I took the train for Durban the same day, and met the doctor who quietly broke this news to me : “I had already given Mrs. Gandhi beef tea when I telephoned to you.”

“Now, doctor, I call this a fraud,” said I.

“No question of fraud in prescribing medicine or diet for a patient. In fact we doctors consider it a virtue to deceive patients or their relatives, if thereby we can save our patients,” said the doctor with determination.

I was deeply pained, but kept cool. The doctor was a good man and a personal friend. He and his wife had laid me under a debt of gratitude, but I was not prepared to put up with his medical morals.

“Doctor, tell me what you propose to do now. I would never allow my wife to be given meat or beef, even if the denial meant her death, unless of course she desired to take it.”

“You are welcome to your philosophy. I tell you that, so long as you keep your wife under my treatment, I must have the option to give her anything I wish. If you don't like this, I must regretfully ask you to remove her. I can't see her die under my roof.”

I think one of my sons was with me. He entirely agreed with me, and said his mother should not be given beef tea. I next spoke to Kasturba herself. She was really too weak to be consulted in this matter. But I thought it my painful duty to do so. I told her what had passed between the doctor and myself. She gave a firm reply : “I will not take beef tea. It is a rare thing in this world to be born as a human being, and I would far rather die in your arms than pollute my body with such abominations.”

I pleaded with her. I told her that she was not bound to follow me. I cited to her the instances of Hindu friends and acquaintances who had no scruples about taking meat or wine as medicine. But she was adamant. “No,” said she, “pray remove me at once.”

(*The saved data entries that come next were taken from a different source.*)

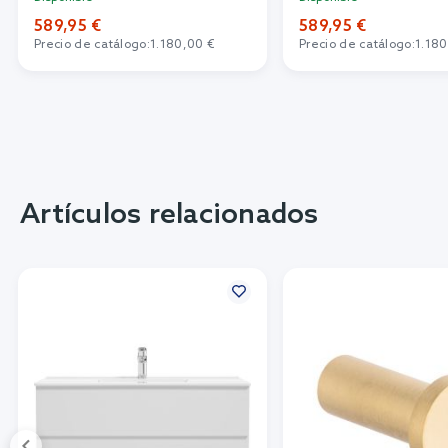
589,95 €
589,95 €
Precio de catálogo:
1.180,00 €
Precio de catálogo:
1.180
Artículos relacionados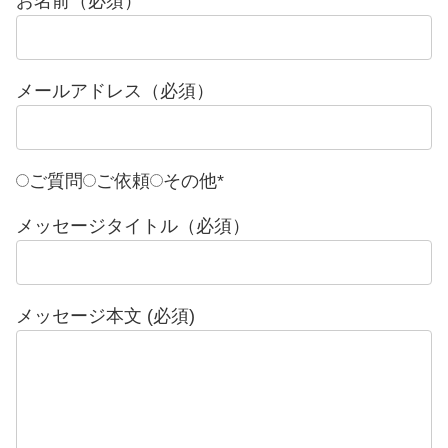
お名前（必須）
メールアドレス（必須）
ご質問
ご依頼
その他
*
メッセージタイトル（必須）
メッセージ本文 (必須)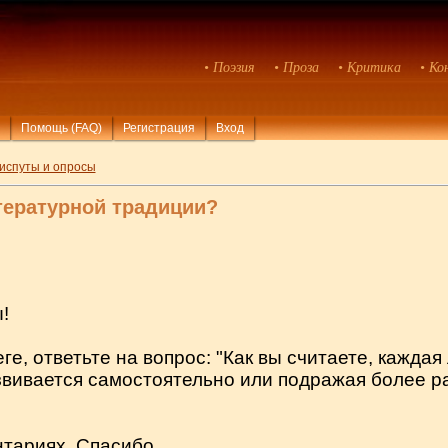
• Поэзия
• Проза
• Критика
• Ко
Помощь (FAQ)
Регистрация
Вход
испуты и опросы
тературной традиции?
!
е, ответьте на вопрос: "Как вы считаете, каждая
азвивается самостоятельно или подражая более р
тариях. Спасибо.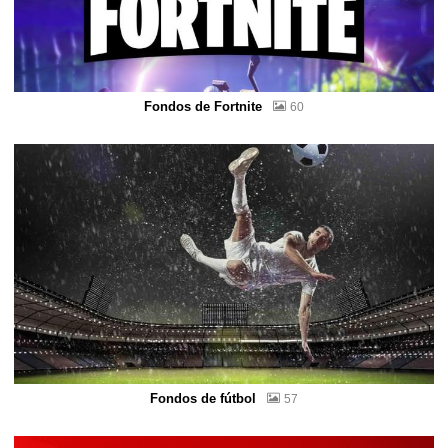
Fondos de Fortnite
60
Fondos de fútbol
57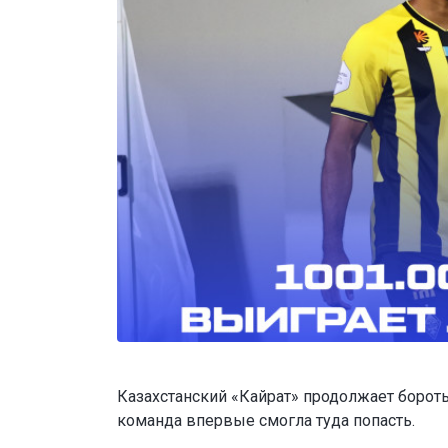
Казахстанский «Кайрат» продолжает бороть
команда впервые смогла туда попасть.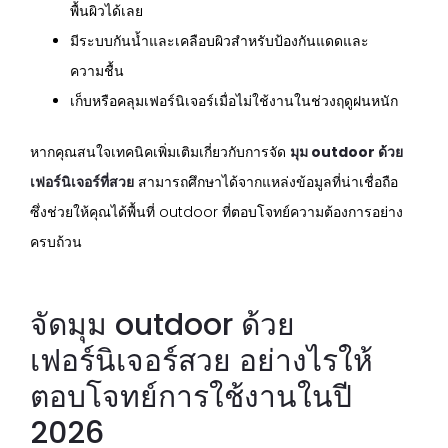
พื้นผิวได้เลย
มีระบบกันน้ำและเคลือบผิวสำหรับป้องกันแดดและ
ความชื้น
เก็บหรือคลุมเฟอร์นิเจอร์เมื่อไม่ใช้งานในช่วงฤดูฝนหนัก
หากคุณสนใจเทคนิคเพิ่มเติมเกี่ยวกับการจัด
มุม outdoor ด้วย
เฟอร์นิเจอร์ที่สวย
สามารถศึกษาได้จากแหล่งข้อมูลที่น่าเชื่อถือ
ซึ่งช่วยให้คุณได้พื้นที่ outdoor ที่ตอบโจทย์ความต้องการอย่าง
ครบถ้วน
จัดมุม outdoor ด้วย
เฟอร์นิเจอร์สวย อย่างไรให้
ตอบโจทย์การใช้งานในปี
2026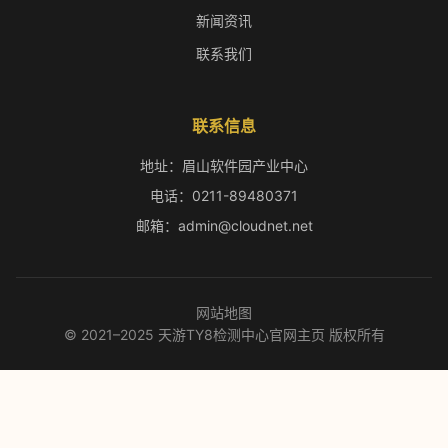
新闻资讯
联系我们
联系信息
地址：眉山软件园产业中心
电话：0211-89480371
邮箱：admin@cloudnet.net
网站地图
© 2021–2025 天游TY8检测中心官网主页 版权所有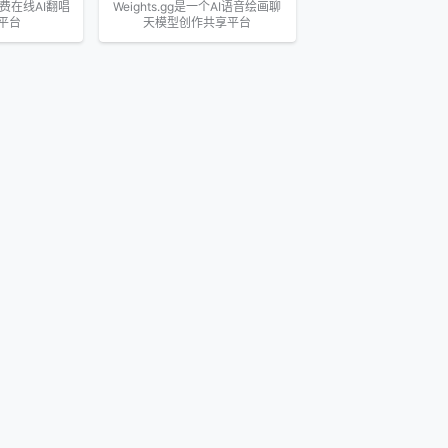
个免费在线AI翻唱
Weights.gg是一个AI语音绘画聊
平台
天模型创作共享平台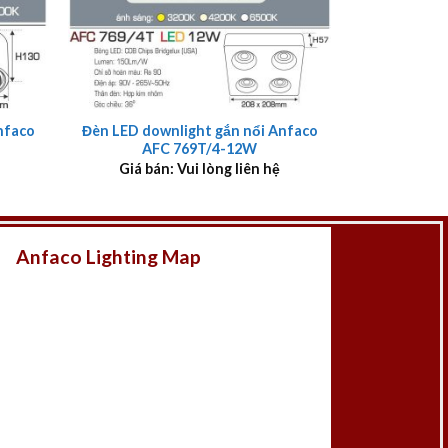
+
nfaco
Đèn LED downlight gắn nổi Anfaco
AFC 769T/4-12W
Giá bán: Vui lòng liên hệ
Anfaco Lighting Map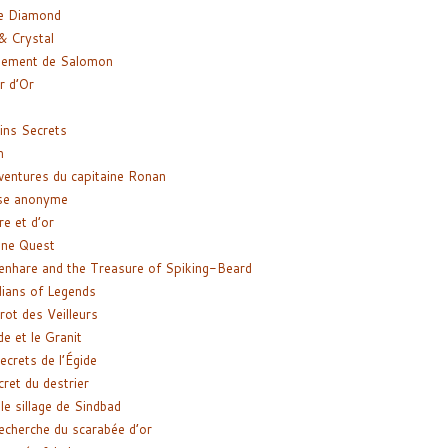
e Diamond
& Crystal
gement de Salomon
ir d’Or
ns Secrets
m
ventures du capitaine Ronan
se anonyme
re et d’or
ne Quest
enhare and the Treasure of Spiking-Beard
ians of Legends
rot des Veilleurs
de et le Granit
ecrets de l’Égide
cret du destrier
le sillage de Sindbad
recherche du scarabée d’or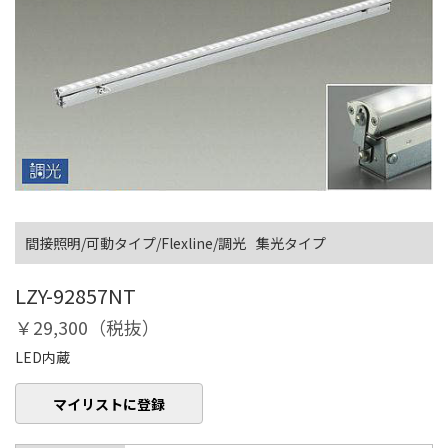
間接照明/可動タイプ/Flexline/調光
集光タイプ
LZY-92857NT
￥29,300（税抜）
LED内蔵
マイリストに登録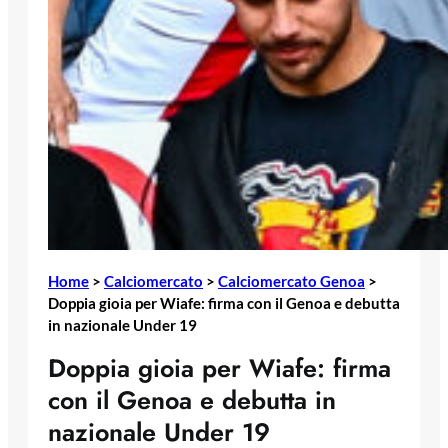
Home
>
Calciomercato
>
Calciomercato Genoa
>
Doppia gioia per Wiafe: firma con il Genoa e debutta
in nazionale Under 19
Doppia gioia per Wiafe: firma
con il Genoa e debutta in
nazionale Under 19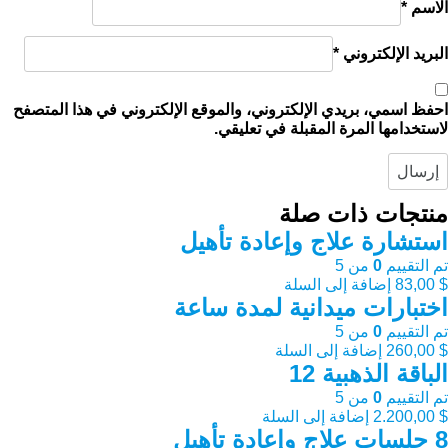
الاسم
*
البريد الإلكتروني
*
احفظ اسمي، بريدي الإلكتروني، والموقع الإلكتروني في هذا المتصفح
لاستخدامها المرة المقبلة في تعليقي.
منتجات ذات صلة
استشارة علاج وإعادة تأهيل
تم التقييم
0
من 5
$
83,00
إضافة إلى السلة
اختبارات ميدانية لمدة ساعة
تم التقييم
0
من 5
$
260,00
إضافة إلى السلة
الباقة الذهبية 12
تم التقييم
0
من 5
$
2.200,00
إضافة إلى السلة
8 جلسات علاج وإعادة تأهيل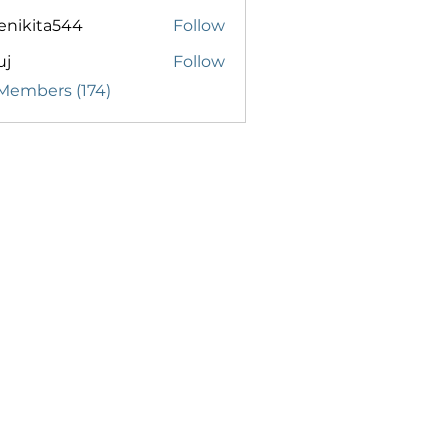
enikita544
Follow
ita544
uj
Follow
 Members (174)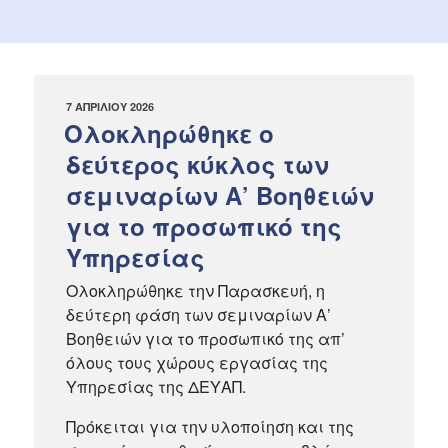
ΔΗΜΟΣΙΕΎΤΗΚΕ
7 ΑΠΡΙΛΊΟΥ 2026
ΣΤΙΣ
Ολοκληρώθηκε ο
δεύτερος κύκλος των
σεμιναρίων Α’ Βοηθειών
για το προσωπικό της
Υπηρεσίας
Ολοκληρώθηκε την Παρασκευή, η
δεύτερη φάση των σεμιναρίων Α’
Βοηθειών για το προσωπικό της απ’
όλους τους χώρους εργασίας της
Υπηρεσίας της ΔΕΥΑΠ.
Πρόκειται για την υλοποίηση και της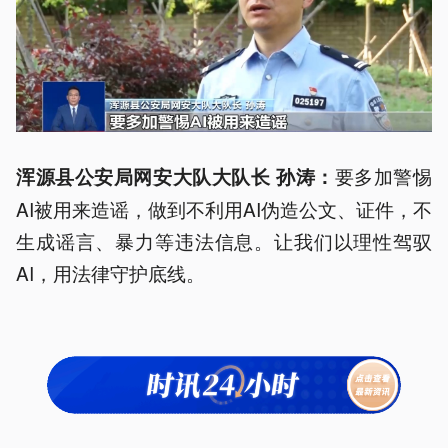
要多加警惕
浑源县公安局网安大队大队长 孙涛：
AI被用来造谣，做到不利用AI伪造公文、证件，不
生成谣言、暴力等违法信息。让我们以理性驾驭
AI，用法律守护底线。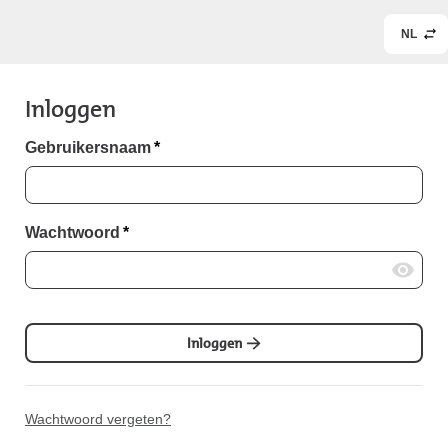
NL
Inloggen
Gebruikersnaam
*
Wachtwoord
*
Inloggen
Wachtwoord vergeten?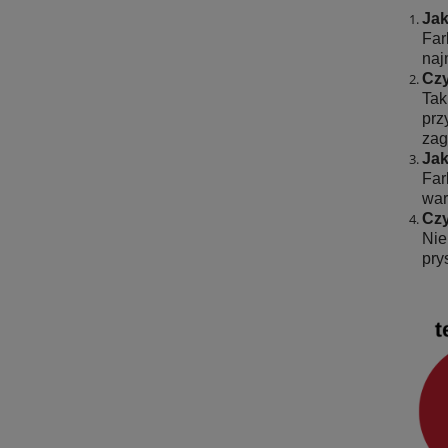
Jak
Far
naj
Czy
Tak
prz
zag
Jak
Far
war
Czy
Nie
pry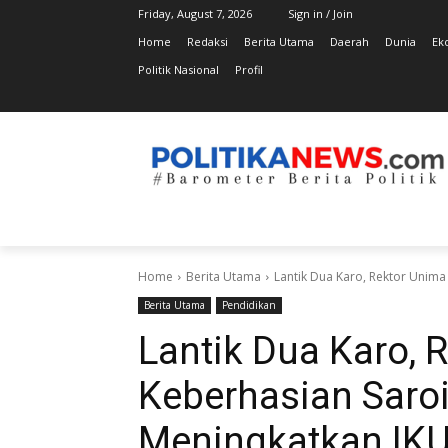
Friday, August 7, 2026
Sign in / Join
Home
Redaksi
Berita Utama
Daerah
Dunia
Ek
Politik Nasional
Profil
Home
Berita Utama
Lantik Dua Karo, Rektor Unim
Berita Utama
Pendidikan
Lantik Dua Karo, 
Keberhasian Saro
Meningkatkan IK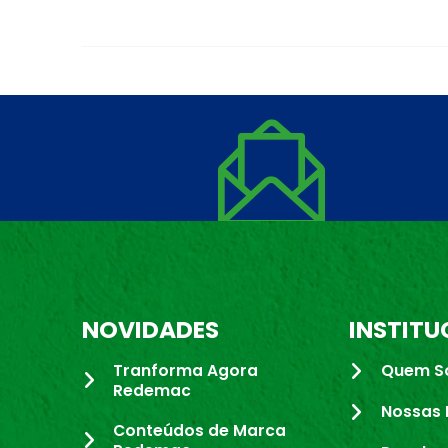
NOVIDADES
INSTITU
Tranforma Agora
Quem S
Redemac
Nossas 
Conteúdos de Marca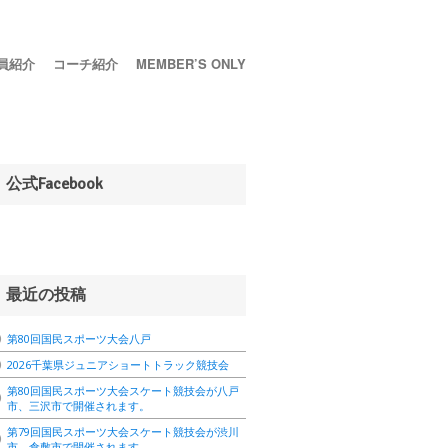
員紹介
コーチ紹介
MEMBER’S ONLY
公式Facebook
最近の投稿
第80回国民スポーツ大会八戸
2026千葉県ジュニアショートトラック競技会
第80回国民スポーツ大会スケート競技会が八戸
市、三沢市で開催されます。
第79回国民スポーツ大会スケート競技会が渋川
市、倉敷市で開催されます。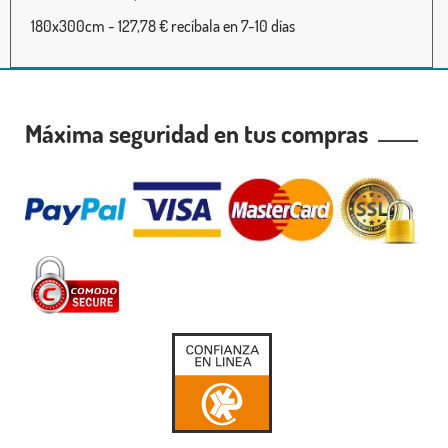
180x300cm - 127,78 € recíbala en 7-10 días
Máxima seguridad en tus compras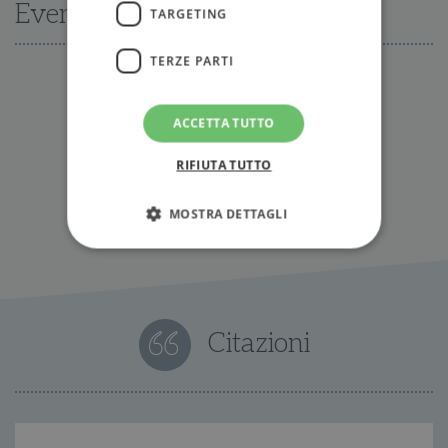
Eventi
TARGETING
TERZE PARTI
Nessun evento disponibile al momento
ACCETTA TUTTO
Tutti gli eventi
RIFIUTA TUTTO
MOSTRA DETTAGLI
Strettamente necessari
Performance
Targeting
Terze parti
Citazioni
I cookie strettamente necessari consentono le
funzionalità principali del sito web come
l'accesso dell'utente e la gestione dell'account. Il
sito web non può essere utilizzato
correttamente senza i cookie strettamente
necessari.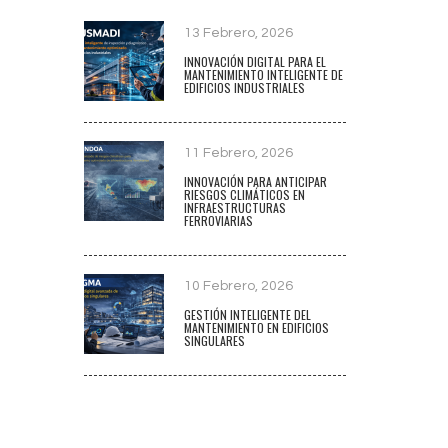
13 Febrero, 2026
INNOVACIÓN DIGITAL PARA EL
MANTENIMIENTO INTELIGENTE DE
EDIFICIOS INDUSTRIALES
11 Febrero, 2026
INNOVACIÓN PARA ANTICIPAR
RIESGOS CLIMÁTICOS EN
INFRAESTRUCTURAS
FERROVIARIAS
10 Febrero, 2026
GESTIÓN INTELIGENTE DEL
MANTENIMIENTO EN EDIFICIOS
SINGULARES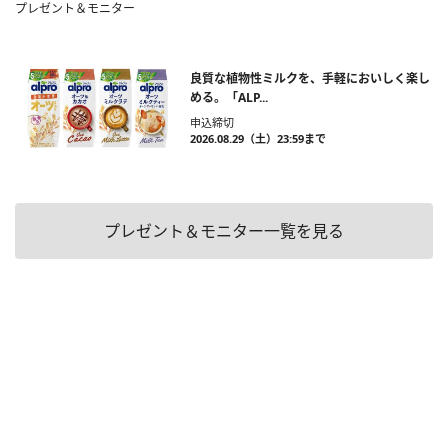
プレゼント＆モニター
良質な植物性ミルクを、手軽においしく楽し
める。「ALP...
申込締切
2026.08.29（土）23:59まで
プレゼント＆モニター一覧を見る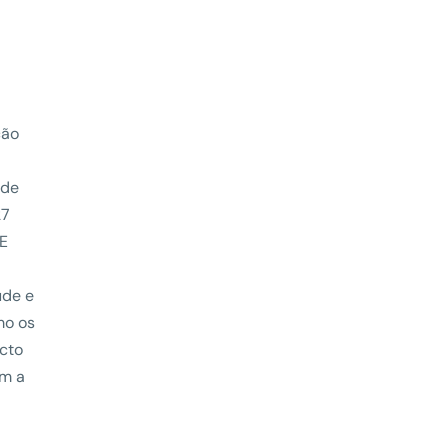
ção
 de
27
RE
úde e
mo os
acto
ém a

So we decided to leave the place at once. It was drizzling and the station was some distance. We had to take the train from Durban for Phoenix, whence our Settlement was reached by a road of two miles and a half. I was undoubtedly taking a very great risk, but I trusted in God, and proceeded with my task. I sent a messenger to Phoenix in advance, with a message to West to receive us at the station with a hammock, a bottle of hot milk and one of hot water, and six men to carry Kasturba in the hammock. I got a rickshaw to enable me to take her by the next available train, put her into it in that dangerous condition, and marched away.

Kasturba needed no cheering up. On the contrary, she comforted me, saying : “Nothing will happen to me. Don’t worry.”

She was mere skin and bone, having had no nourishment for days. The station platform was very large and as the rickshaw could not be taken inside, one had to walk some distance before one could reach the train. So I carried her in my arms and put her into the compartment. From Phoenix we carried her in the hammock, and there she slowly picked up strength under water-cure treatment.